2. Identify the vessel (IMO + registry check)

Pull the IMO number using a platform like MarineTraffic.

Then check the vessel in Equasis:

  • Review name history
  • Check flag changes
  • Look at the registered owner and manager history

Frequent changes across jurisdictions can indicate risk.
But note: this does not confirm beneficial ownership.

3. Review AIS track history

Examine the vessel’s movement timeline:

  • Identify gaps in AIS transmission
  • In this case, an 11-day gap after the Gulf of Oman

This is important because AIS gaps may suggest:

  • AIS disablement
  • Signal manipulation
  • Coverage issues

Treat gaps as indicators, not evidence.

4. Check satellite data during the gap

Use tools like Sentinel Hub to review historical imagery.

Focus on:

  • Known anchorage areas
  • High-risk zones (e.g., near Iranian export terminals)

If imagery shows:

  • Two tankers stationary
  • Positioned alongside each other

This is consistent with a ship-to-ship (STS) transfer.

Important:
Satellite data can suggest activity, but it may not confirm vessel identity with certainty.

5. Cross-reference the second vessel

If a second vessel is visible or identifiable:

  • Check sanctions databases
  • Review past activity and ownership
  • Look for links to the Iranian oil trade

This step strengthens the analytical picture.

6. Sanctions screening (OFAC)

Search entities using Office of Foreign Assets Control:

  • Vessel name history
  • Past owners and managers

If a previous owner appears on the SDN list, it is a red flag.

But:

  • Past ownership ≠ current sanctions violation
  • Legal exposure depends on current ownership/control

7. Final assessment

Each step alone is not conclusive.
Together, they can show:

  • Suspicious movement patterns
  • Possible STS transfer
  • Historical links to sanctioned entities

This produces a well-supported analytical assessment, not courtroom proof.

It is suitable for:

  • Risk analysis
  • Compliance review
  • Further investigation

Going Deeper

Shipping data tracked consistently over time often moves ahead of political developments.
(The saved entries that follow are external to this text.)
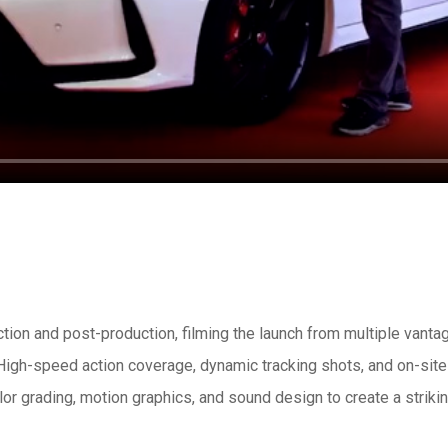
on and post-production, filming the launch from multiple vantag
 High-speed action coverage, dynamic tracking shots, and on-sit
lor grading, motion graphics, and sound design to create a striking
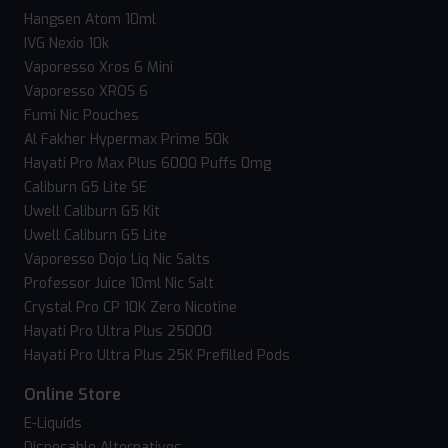
Hangsen Atom 10ml
IVG Nexio 10k
Vaporesso Xros 6 Mini
Vaporesso XROS 6
Fumi Nic Pouches
Al Fakher Hypermax Prime 50k
Hayati Pro Max Plus 6000 Puffs 0mg
Caliburn G5 Lite SE
Uwell Caliburn G5 Kit
Uwell Caliburn G5 Lite
Vaporesso Dojo Liq Nic Salts
Professor Juice 10ml Nic Salt
Crystal Pro CP 10K Zero Nicotine
Hayati Pro Ultra Plus 25000
Hayati Pro Ultra Plus 25K Prefilled Pods
Online Store
E-Liquids
Disposable Alternatives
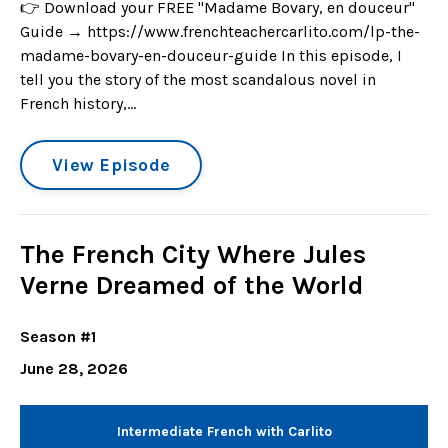
👉 Download your FREE "Madame Bovary, en douceur"
Guide → https://www.frenchteachercarlito.com/lp-the-
madame-bovary-en-douceur-guide In this episode, I
tell you the story of the most scandalous novel in
French history,...
View Episode
The French City Where Jules
Verne Dreamed of the World
Season #1
June 28, 2026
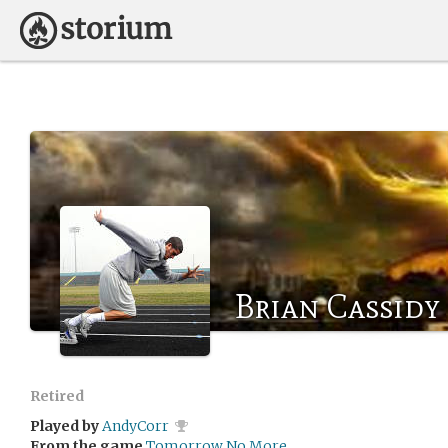
Brian Cassidy
Retired
Played by
AndyCorr
From the game
Tomorrow No More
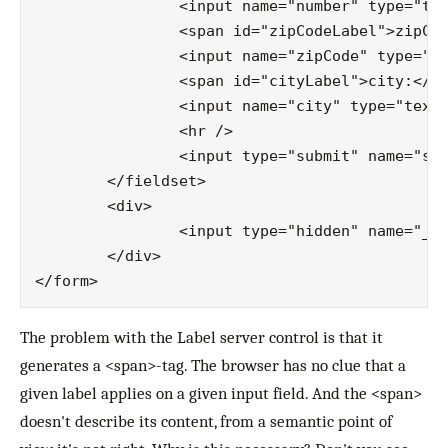
		<input name="number" type="text" id="number" />

		<span id="zipCodeLabel">zipCode:</span>

		<input name="zipCode" type="text" id="zipCode" />

		<span id="cityLabel">city:</span>

		<input name="city" type="text" id="city" />

		<hr />

		<input type="submit" name="submit" value="Submit" id="submit" class="button" />

	</fieldset>

	<div>

		<input type="hidden" name="__EVENTVALIDATION" id="__EVENTVALIDATION" value="/…/U0=" />

	</div>

The problem with the Label server control is that it
generates a <span>-tag. The browser has no clue that a
given label applies on a given input field. And the <span>
doesn't describe its content, from a semantic point of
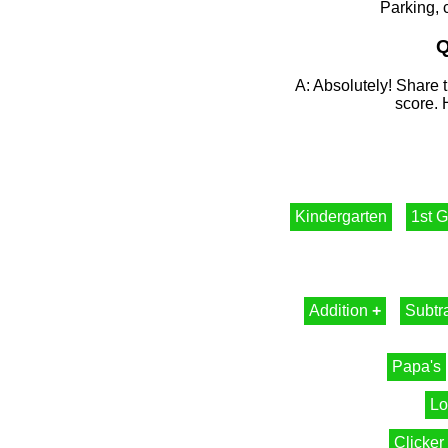
Parking, 
Q
A: Absolutely! Share t
score. 
Kindergarten
1st 
Addition
+
Subtr
Papa's
Lo
Clicker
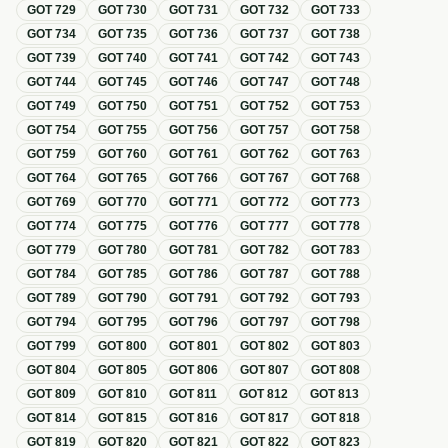
GOT
729
GOT
730
GOT
731
GOT
732
GOT
733
GOT
734
GOT
735
GOT
736
GOT
737
GOT
738
GOT
739
GOT
740
GOT
741
GOT
742
GOT
743
GOT
744
GOT
745
GOT
746
GOT
747
GOT
748
GOT
749
GOT
750
GOT
751
GOT
752
GOT
753
GOT
754
GOT
755
GOT
756
GOT
757
GOT
758
GOT
759
GOT
760
GOT
761
GOT
762
GOT
763
GOT
764
GOT
765
GOT
766
GOT
767
GOT
768
GOT
769
GOT
770
GOT
771
GOT
772
GOT
773
GOT
774
GOT
775
GOT
776
GOT
777
GOT
778
GOT
779
GOT
780
GOT
781
GOT
782
GOT
783
GOT
784
GOT
785
GOT
786
GOT
787
GOT
788
GOT
789
GOT
790
GOT
791
GOT
792
GOT
793
GOT
794
GOT
795
GOT
796
GOT
797
GOT
798
GOT
799
GOT
800
GOT
801
GOT
802
GOT
803
GOT
804
GOT
805
GOT
806
GOT
807
GOT
808
GOT
809
GOT
810
GOT
811
GOT
812
GOT
813
GOT
814
GOT
815
GOT
816
GOT
817
GOT
818
GOT
819
GOT
820
GOT
821
GOT
822
GOT
823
Analysts who watch it closely sometimes have a clearer picture of what is about to happen than the people reading official government statements.

These are resources worth following for anyone who wants to build on the methods described here.

Rae Baker’s book Deep Dive covers open-source intelligence methodology broadly and includes strong sections on maritime research. Her work is the most accessible entry point into professional OSINT practice for this topic area.

The Bellingcat collective publishes maritime investigations using various resources, OSINT tools, and AIS analysis. Their methodology notes are as useful as the investigations themselves. They also conducted OSINT challenges, which produced fun Maritime OSINT investigation write-ups on Medium.

C4ADS has produced in-depth research on sanctions on sanctions evasion networks, including the maritime side of those networks, with documentation of how ownership structures are constructed, plus has a dedicated course for Maritime Intelligence.

The United Nations Panel of Experts reports on Iran sanctions, published annually, contain vessel-specific findings that are useful as reference points for cross-checking your own research.

A Note on What This Is For

Tracking ships through open sources is legal. All of the tools described here use publicly available data. The goal of this kind of analysis is transparency. Understanding how oil moves, who benefits, and whether sanctions are actually working is genuinely important for anyone trying to understand modern conflict and geopolitics.

This material is intended for research and educational purposes only.